Chimamanda Adichie said fiction is magic and craft. This sums up not only fiction (and indeed all of art) but also the Festival of Faith and Writing.
I attended because I think Jonathan Safran Foer takes risks with the form of fiction that few take and because I’m slightly in love with Chimamanda Adichie. I couldn’t wait to hear them speak about their writing and, specifically, their writing process. I was not disappointed.
They challenged me and encouraged me to play, experiment, take risks, and yes, fail. Art reflects life, and since life changes, so should art. We have freedom in this. We have freedom in the stories we tell and how we choose to tell the stories. Once we learn and understand the rules, we have freedom to bend and even break them, to see what works in this global yet fragmented society. Safran Foer quoted John Ashbury’s famous essay, “The Invisible Avant-Garde”: “Most reckless things are beautiful in some way, and recklessness is what makes experimental art beautiful.”
As a music major, I fell in love with experimental and modern music, sometimes with the beauty of the project itself, and sometimes just with the risk and the ideas and, yes, even the failings of the attempts. Over the past several years, I’ve learned more about avant-garde and experimental art through a friend sharing her love of it with me, through reading books about it, such as God in the Gallery by Daniel A. Siedell, and, most of all, through going to museums and immersing myself in the art. And the more I’ve learned about this and other forms of modern art, the more I’ve come to understand its relationship to life, and the more I’ve come to understand it, the more I’ve come to love it. I’ve also wondered–and it was gratifying to hear Safran Foer chat about this very thing–why does literature seem behind visual art and music when it comes to experimentation in order to reflect life?
Now, I leave this conference excited about the possibilities of experimentation, not for the sake of experimentation, but for the sake of stretching myself and my readers. For we do this in the service of humanity. As Adichie reminded us, we create meaning and radical truth to remind ourselves and others of what it means to be human. We enter into the conversation of humanity through literature because life is always changing and yet unchanging.

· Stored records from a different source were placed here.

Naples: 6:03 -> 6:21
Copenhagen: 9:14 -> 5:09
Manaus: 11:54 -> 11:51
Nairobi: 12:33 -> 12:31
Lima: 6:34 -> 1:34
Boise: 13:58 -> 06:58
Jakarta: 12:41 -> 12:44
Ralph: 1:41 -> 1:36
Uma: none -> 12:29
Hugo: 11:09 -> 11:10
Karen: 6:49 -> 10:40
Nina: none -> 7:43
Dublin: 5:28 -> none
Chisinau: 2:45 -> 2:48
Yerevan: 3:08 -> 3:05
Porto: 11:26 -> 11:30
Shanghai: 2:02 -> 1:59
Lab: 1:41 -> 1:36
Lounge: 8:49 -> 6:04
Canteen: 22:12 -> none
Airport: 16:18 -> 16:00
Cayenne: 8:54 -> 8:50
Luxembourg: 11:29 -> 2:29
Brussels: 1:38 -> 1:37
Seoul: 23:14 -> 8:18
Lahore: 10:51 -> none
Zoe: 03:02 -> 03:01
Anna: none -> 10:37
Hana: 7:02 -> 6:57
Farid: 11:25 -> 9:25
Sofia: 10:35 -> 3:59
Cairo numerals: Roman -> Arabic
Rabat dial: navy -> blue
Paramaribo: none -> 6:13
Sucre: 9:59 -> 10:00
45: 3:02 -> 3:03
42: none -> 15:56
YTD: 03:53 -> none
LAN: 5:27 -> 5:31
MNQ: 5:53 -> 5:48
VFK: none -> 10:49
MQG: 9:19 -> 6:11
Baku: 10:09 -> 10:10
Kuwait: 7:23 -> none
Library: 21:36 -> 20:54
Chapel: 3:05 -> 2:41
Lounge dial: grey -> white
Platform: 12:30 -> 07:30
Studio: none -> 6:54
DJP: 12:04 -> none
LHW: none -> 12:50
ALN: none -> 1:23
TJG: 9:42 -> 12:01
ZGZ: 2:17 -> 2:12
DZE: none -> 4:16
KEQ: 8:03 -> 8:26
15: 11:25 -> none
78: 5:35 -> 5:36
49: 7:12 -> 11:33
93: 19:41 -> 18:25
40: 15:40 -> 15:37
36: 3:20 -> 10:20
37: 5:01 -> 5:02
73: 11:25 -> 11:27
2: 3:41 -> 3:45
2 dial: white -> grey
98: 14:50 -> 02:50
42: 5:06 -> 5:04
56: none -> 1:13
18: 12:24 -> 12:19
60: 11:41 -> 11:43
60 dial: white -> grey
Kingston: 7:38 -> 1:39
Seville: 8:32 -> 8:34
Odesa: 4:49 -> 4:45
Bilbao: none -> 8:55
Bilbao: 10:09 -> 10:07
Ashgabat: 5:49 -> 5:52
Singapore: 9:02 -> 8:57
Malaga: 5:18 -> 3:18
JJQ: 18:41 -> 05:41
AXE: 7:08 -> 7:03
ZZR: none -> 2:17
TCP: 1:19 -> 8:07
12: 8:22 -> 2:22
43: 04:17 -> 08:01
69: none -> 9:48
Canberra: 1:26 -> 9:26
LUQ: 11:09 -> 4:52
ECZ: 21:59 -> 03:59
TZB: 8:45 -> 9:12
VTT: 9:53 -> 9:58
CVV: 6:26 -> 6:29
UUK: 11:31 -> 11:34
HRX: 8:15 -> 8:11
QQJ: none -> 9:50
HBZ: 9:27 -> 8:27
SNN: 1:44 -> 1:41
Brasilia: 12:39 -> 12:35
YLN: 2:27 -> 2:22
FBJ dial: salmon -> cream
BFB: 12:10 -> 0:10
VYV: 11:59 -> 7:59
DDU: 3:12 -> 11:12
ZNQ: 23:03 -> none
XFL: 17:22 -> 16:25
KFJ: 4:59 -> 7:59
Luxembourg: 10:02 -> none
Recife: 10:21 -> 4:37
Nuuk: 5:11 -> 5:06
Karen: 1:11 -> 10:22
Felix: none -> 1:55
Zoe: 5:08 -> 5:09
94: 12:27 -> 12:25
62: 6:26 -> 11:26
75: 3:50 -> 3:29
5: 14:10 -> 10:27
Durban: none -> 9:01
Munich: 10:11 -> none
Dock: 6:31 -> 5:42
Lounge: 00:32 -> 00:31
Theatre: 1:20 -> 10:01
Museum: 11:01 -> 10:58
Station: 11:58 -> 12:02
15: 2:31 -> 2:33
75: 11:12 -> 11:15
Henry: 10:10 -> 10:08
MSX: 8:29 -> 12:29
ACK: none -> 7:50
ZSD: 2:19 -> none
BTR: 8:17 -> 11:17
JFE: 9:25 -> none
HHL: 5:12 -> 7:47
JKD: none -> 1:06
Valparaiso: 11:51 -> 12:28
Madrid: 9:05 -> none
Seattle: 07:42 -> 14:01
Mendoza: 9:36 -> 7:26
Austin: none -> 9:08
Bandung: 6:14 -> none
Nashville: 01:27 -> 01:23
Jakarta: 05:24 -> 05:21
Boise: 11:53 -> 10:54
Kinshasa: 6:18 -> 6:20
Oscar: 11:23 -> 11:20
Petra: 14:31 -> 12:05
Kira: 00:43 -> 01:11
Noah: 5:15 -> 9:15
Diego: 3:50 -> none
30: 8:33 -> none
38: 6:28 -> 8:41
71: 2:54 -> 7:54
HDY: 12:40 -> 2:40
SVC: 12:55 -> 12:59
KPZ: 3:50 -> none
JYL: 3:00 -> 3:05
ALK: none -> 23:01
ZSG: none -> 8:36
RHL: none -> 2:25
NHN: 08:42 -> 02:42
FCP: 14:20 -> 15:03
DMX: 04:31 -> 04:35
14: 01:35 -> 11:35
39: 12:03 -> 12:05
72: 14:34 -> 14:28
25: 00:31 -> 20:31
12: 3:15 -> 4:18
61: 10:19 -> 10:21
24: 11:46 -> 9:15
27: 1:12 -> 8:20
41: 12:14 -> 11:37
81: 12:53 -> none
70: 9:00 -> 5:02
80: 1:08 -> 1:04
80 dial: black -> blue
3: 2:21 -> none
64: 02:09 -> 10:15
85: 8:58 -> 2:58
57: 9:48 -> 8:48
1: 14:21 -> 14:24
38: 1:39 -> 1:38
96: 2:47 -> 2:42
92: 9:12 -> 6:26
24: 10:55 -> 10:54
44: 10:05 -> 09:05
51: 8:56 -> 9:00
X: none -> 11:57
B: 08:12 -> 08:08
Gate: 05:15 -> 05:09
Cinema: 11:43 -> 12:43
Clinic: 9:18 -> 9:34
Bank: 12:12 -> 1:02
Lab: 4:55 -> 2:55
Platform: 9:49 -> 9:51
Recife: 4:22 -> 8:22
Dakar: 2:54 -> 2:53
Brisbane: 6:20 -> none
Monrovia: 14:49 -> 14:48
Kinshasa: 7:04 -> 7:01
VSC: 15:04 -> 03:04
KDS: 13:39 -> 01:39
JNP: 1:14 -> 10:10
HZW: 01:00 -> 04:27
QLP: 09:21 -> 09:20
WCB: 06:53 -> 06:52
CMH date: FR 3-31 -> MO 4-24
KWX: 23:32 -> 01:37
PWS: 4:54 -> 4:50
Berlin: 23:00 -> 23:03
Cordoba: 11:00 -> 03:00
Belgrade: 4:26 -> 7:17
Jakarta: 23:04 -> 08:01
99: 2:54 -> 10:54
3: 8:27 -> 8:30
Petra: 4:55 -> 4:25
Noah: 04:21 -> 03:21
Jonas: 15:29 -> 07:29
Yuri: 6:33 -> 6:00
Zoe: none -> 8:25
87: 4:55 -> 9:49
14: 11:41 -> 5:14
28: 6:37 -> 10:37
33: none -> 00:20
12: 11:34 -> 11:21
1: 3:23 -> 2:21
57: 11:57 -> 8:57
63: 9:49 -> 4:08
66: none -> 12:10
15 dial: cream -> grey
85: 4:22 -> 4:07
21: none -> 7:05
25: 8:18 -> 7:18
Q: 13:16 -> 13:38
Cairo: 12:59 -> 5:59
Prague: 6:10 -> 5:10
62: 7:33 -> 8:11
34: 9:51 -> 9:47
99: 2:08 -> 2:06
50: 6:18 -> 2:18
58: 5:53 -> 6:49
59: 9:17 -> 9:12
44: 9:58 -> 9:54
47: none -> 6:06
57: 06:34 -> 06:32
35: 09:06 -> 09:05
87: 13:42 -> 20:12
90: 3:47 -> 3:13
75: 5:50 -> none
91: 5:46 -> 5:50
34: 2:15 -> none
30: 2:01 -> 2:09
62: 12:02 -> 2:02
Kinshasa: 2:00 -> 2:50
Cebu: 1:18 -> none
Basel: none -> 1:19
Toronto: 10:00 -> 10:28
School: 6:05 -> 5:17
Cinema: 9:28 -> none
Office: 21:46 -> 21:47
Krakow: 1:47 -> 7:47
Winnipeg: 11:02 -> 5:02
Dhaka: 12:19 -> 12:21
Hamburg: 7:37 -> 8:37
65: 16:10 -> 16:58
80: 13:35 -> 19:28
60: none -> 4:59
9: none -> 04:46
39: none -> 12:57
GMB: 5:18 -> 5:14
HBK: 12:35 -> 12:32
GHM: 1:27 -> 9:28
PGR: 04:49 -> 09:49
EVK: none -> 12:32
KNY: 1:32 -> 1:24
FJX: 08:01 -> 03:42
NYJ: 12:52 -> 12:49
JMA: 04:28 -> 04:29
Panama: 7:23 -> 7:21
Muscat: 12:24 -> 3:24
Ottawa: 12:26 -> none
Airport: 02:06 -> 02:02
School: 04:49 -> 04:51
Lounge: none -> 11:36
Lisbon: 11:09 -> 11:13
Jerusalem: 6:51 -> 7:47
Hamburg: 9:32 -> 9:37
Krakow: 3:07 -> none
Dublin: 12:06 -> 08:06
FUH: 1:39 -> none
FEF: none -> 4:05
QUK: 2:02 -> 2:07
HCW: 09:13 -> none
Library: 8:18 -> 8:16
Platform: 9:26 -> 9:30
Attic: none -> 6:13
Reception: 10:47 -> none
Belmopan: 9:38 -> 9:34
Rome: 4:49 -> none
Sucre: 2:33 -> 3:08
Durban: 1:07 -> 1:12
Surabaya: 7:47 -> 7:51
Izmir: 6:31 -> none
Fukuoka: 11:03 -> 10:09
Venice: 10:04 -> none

I don’t know how experimental I’ll be. Heck, I don’t even know what experimentation means for me yet. But I want to see what I can do. I want to see what magic I can conjure while playing with craft. Perhaps playing for me will be a minor thing, or perhaps it will be drastic. But I hope it means something that is both personal and global (meaning, reflecting my love of cultural studies, not necessarily something that will resonate with the whole world–I’m not that delusional yet), something that holds together tension and resolution, something that is intimate and small and echoing.
I confess: I am afraid. I fear failure. I fear not being good enough for the grand ideas in my head. I fear looking the fool. But I remember what someone once said about Miles Davis when he was a rookie, that he was brilliant but he didn’t yet have the chops. Or what Picasso said: “I am always doing that which I cannot do in order that I may learn how to do it.”
I do not claim the brilliance of Davis or Picasso, but I can pattern my artistic endeavors after them, striving, striving, striving, in the face of failure.